- **What to work on**
For every entry below, give it back exactly and leave out any image.

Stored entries
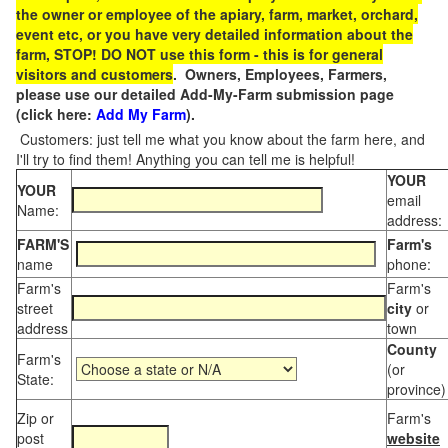
the owner or employee of the apiary, farm, market, orchard,
event etc, or you have very detailed information about the
farm, STOP! DO NOT use this form - this is for general
visitors and customers
. Owners, Employees, Farmers,
please use our detailed Add-My-Farm submission page
(click here:
Add My Farm
).
Customers: just tell me what you know about the farm here, and
I'll try to find them! Anything you can tell me is helpful!
YOUR
YOUR
email
Name:
address:
FARM'S
Farm's
name
phone:
Farm's
Farm's
street
city
or
address
town
County
Farm's
(or
State:
province)
Zip or
Farm's
post
website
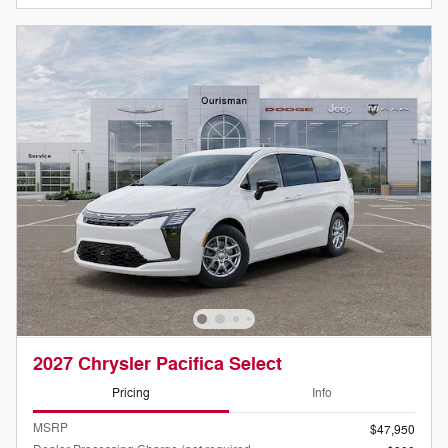
2027 Chrysler Pacifica Select
Pricing
Info
MSRP
$47,950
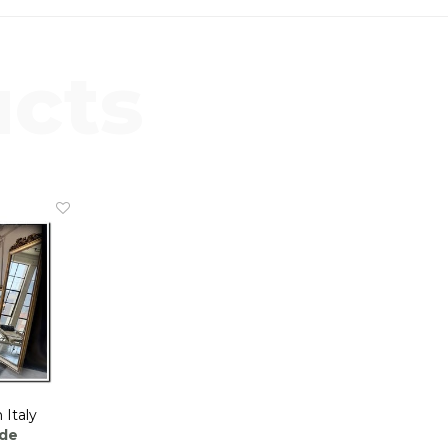
ucts
 Italy
nde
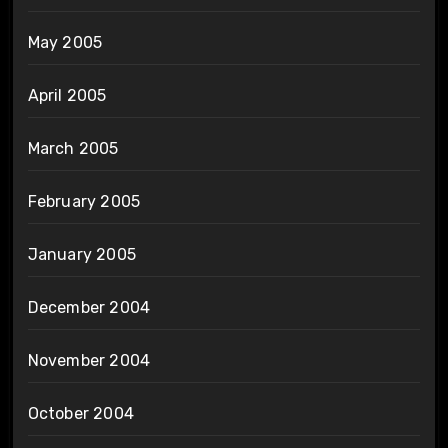
May 2005
April 2005
March 2005
February 2005
January 2005
December 2004
November 2004
October 2004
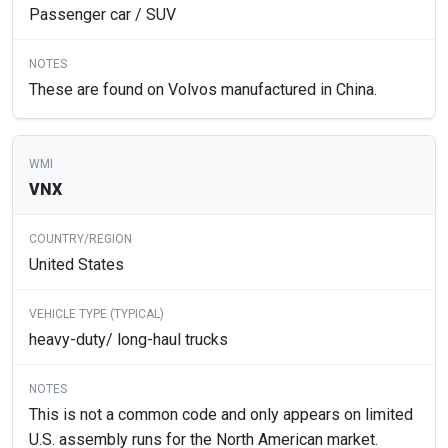
Passenger car / SUV
These are found on Volvos manufactured in China.
VNX
United States
heavy-duty/ long-haul trucks
This is not a common code and only appears on limited
U.S. assembly runs for the North American market.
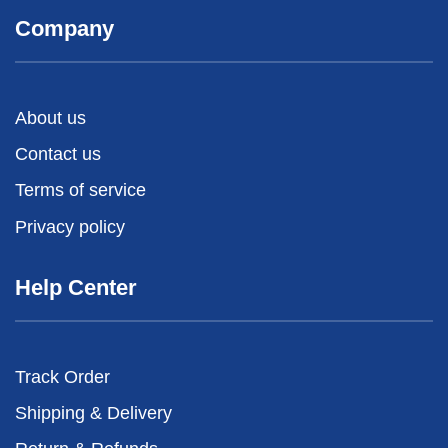
Company
About us
Contact us
Terms of service
Privacy policy
Help Center
Track Order
Shipping & Delivery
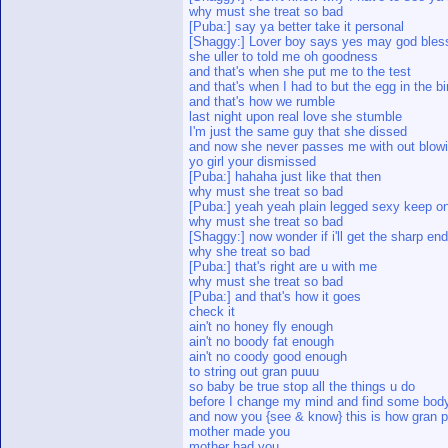
why must she treat so bad
[Puba:] say ya better take it personal
[Shaggy:] Lover boy says yes may god ble
she uller to told me oh goodness
and that's when she put me to the test
and that's when I had to but the egg in the bi
and that's how we rumble
last night upon real love she stumble
I'm just the same guy that she dissed
and now she never passes me with out blowi
yo girl your dismissed
[Puba:] hahaha just like that then
why must she treat so bad
[Puba:] yeah yeah plain legged sexy keep o
why must she treat so bad
[Shaggy:] now wonder if i'll get the sharp end 
why she treat so bad
[Puba:] that's right are u with me
why must she treat so bad
[Puba:] and that's how it goes
check it
ain't no honey fly enough
ain't no boody fat enough
ain't no coody good enough
to string out gran puuu
so baby be true stop all the things u do
before I change my mind and find some bod
and now you {see & know} this is how gran 
mother made you
mother had you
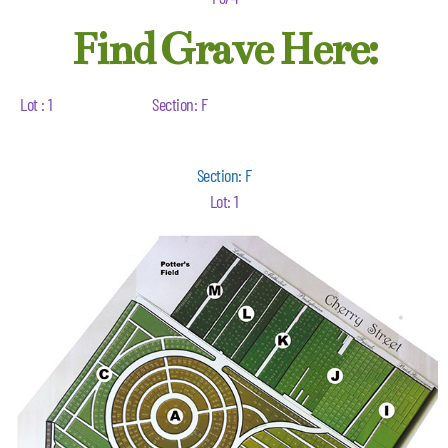
Find Grave Here:
Lot : 1
Section: F
Section: F
Lot: 1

- **Completed task**
the owner or employee of the apiary, farm, market, orchard,
event etc, or you have very detailed information about the
farm, STOP! DO NOT use this form - this is for general
visitors and customers
. Owners, Employees, Farmers,
please use our detailed Add-My-Farm submission page
(click here:
Add My Farm
).
Customers: just tell me what you know about the farm here, and
I'll try to find them! Anything you can tell me is helpful!
YOUR
YOUR
email
Name:
address:
FARM'S
Farm's
name
phone:
Farm's
Farm's
street
city
or
address
town
County
Farm's
(or
State:
province)
Zip or
Farm's
post
website
2027 Chrysler Pacifica Select
Pricing
Info
MSRP
$47,950
ucts
 Italy
nde
May 2005
April 2005
March 2005
February 2005
January 2005
December 2004
November 2004
October 2004
Passenger car / SUV
These are found on Volvos manufactured in China.
VNX
United States
heavy-duty/ long-haul trucks
This is not a common code and only appears on limited
U.S. assembly runs for the North American market.
Company
About us
Contact us
Terms of service
Privacy policy
Help Center
Track Order
Shipping & Delivery
why must she treat so bad
[Puba:] say ya better take it personal
[Shaggy:] Lover boy says yes may god ble
she uller to told me oh goodness
and that's when she put me to the test
and that's when I had to but the egg in the bi
and that's how we rumble
last night upon real love she stumble
I'm just the same guy that she dissed
and now she never passes me with out blowi
yo girl your dismissed
[Puba:] hahaha just like that then
why must she treat so bad
[Puba:] yeah yeah plain legged sexy keep o
why must she treat so bad
[Shaggy:] now wonder if i'll get the sharp end 
why she treat so bad
[Puba:] that's right are u with me
why must she treat so bad
[Puba:] and that's how it goes
check it
ain't no honey fly enough
ain't no boody fat enough
ain't no coody good enough
to string out gran puuu
so baby be true stop all the things u do
before I change my mind and find some bod
and now you {see & know} this is how gran 
mother made you
mother had you
Find Grave Here:
Lot : 1
Section: F
Section: F
Lot: 1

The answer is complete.